[[ Data shown, beginning ]]
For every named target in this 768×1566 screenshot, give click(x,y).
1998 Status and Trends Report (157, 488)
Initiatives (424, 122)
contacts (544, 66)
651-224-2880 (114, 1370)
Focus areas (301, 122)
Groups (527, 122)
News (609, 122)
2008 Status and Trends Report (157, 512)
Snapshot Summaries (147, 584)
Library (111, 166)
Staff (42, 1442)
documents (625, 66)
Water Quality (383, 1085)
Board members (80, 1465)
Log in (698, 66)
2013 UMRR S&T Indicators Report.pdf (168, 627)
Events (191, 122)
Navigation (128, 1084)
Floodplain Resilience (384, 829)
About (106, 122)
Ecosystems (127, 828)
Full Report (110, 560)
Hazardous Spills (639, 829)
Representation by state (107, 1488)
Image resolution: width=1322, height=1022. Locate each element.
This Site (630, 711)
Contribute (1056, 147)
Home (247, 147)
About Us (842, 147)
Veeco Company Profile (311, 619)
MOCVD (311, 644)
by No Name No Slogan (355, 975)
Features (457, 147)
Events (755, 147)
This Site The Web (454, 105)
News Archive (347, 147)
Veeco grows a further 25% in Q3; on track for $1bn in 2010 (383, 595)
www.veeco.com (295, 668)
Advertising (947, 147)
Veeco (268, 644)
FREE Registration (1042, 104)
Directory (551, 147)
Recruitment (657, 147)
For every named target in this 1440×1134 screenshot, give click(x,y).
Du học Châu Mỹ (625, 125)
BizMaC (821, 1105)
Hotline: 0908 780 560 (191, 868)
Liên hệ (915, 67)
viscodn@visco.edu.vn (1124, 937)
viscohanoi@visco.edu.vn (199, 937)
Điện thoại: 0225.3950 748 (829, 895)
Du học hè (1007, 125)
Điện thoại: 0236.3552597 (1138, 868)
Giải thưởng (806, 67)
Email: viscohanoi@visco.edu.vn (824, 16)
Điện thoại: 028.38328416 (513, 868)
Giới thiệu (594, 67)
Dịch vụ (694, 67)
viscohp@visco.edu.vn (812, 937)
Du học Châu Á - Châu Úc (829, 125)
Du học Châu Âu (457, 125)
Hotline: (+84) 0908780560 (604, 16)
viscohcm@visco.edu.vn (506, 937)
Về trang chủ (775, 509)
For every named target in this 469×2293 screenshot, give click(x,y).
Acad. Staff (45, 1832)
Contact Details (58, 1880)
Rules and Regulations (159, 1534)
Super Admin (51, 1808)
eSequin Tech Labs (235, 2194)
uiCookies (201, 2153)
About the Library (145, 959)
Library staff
[[ Data shown, end ]]
Try it:
Set the material down exactly as written, starting at its first line. The line containing "www.veeco.com (295, 668)" is the last one to include.

Problem solution:
For every named target in this 768×1566 screenshot, give click(x,y).
1998 Status and Trends Report (157, 488)
Initiatives (424, 122)
contacts (544, 66)
651-224-2880 (114, 1370)
Focus areas (301, 122)
Groups (527, 122)
News (609, 122)
2008 Status and Trends Report (157, 512)
Snapshot Summaries (147, 584)
Library (111, 166)
Staff (42, 1442)
documents (625, 66)
Water Quality (383, 1085)
Board members (80, 1465)
Log in (698, 66)
2013 UMRR S&T Indicators Report.pdf (168, 627)
Events (191, 122)
Navigation (128, 1084)
Floodplain Resilience (384, 829)
About (106, 122)
Ecosystems (127, 828)
Full Report (110, 560)
Hazardous Spills (639, 829)
Representation by state (107, 1488)
Image resolution: width=1322, height=1022. Locate each element.
This Site (630, 711)
Contribute (1056, 147)
Home (247, 147)
About Us (842, 147)
Veeco Company Profile (311, 619)
MOCVD (311, 644)
by No Name No Slogan (355, 975)
Features (457, 147)
Events (755, 147)
This Site The Web (454, 105)
News Archive (347, 147)
Veeco grows a further 25% in Q3; on track for $1bn in 2010 (383, 595)
www.veeco.com (295, 668)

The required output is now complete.